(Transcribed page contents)
######

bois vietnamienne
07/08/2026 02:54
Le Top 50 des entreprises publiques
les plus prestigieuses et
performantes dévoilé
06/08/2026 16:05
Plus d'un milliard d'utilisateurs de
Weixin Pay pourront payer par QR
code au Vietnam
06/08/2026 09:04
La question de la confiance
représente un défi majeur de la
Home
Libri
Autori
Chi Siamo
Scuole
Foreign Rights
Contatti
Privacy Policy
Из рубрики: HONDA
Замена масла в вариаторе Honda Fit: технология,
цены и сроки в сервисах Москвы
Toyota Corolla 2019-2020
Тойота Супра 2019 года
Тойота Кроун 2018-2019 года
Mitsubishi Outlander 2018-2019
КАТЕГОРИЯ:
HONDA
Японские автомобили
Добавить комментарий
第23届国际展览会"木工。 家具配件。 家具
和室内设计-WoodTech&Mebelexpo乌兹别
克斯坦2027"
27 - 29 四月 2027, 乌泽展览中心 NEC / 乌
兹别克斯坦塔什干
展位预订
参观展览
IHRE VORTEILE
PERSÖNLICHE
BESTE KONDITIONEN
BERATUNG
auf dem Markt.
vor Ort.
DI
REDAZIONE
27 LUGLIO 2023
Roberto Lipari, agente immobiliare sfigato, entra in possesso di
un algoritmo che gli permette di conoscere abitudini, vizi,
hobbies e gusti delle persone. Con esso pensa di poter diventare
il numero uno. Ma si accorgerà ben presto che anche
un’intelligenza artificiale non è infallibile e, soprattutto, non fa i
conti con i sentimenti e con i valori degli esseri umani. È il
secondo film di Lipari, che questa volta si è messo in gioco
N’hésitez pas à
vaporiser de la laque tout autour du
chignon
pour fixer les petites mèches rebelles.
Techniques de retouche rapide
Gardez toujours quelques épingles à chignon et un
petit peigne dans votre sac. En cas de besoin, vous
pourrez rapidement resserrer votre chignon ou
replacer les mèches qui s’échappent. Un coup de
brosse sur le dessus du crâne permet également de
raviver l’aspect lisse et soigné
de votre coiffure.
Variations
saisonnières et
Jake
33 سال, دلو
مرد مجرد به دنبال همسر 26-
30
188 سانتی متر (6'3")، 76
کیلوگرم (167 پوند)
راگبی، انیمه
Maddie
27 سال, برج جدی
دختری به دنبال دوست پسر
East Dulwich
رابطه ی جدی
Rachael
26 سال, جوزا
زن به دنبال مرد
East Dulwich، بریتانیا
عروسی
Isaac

######

[BRIEF]
Print the line containing "pourrez rapidement resserrer votre chignon ou" and every line after it to the end of the records above, exactly as written, and nothing else.

[ANSWER BOX]
pourrez rapidement resserrer votre chignon ou
replacer les mèches qui s’échappent. Un coup de
brosse sur le dessus du crâne permet également de
raviver l’aspect lisse et soigné
de votre coiffure.
Variations
saisonnières et
Jake
33 سال, دلو
مرد مجرد به دنبال همسر 26-
30
188 سانتی متر (6'3")، 76
کیلوگرم (167 پوند)
راگبی، انیمه
Maddie
27 سال, برج جدی
دختری به دنبال دوست پسر
East Dulwich
رابطه ی جدی
Rachael
26 سال, جوزا
زن به دنبال مرد
East Dulwich، بریتانیا
عروسی
Isaac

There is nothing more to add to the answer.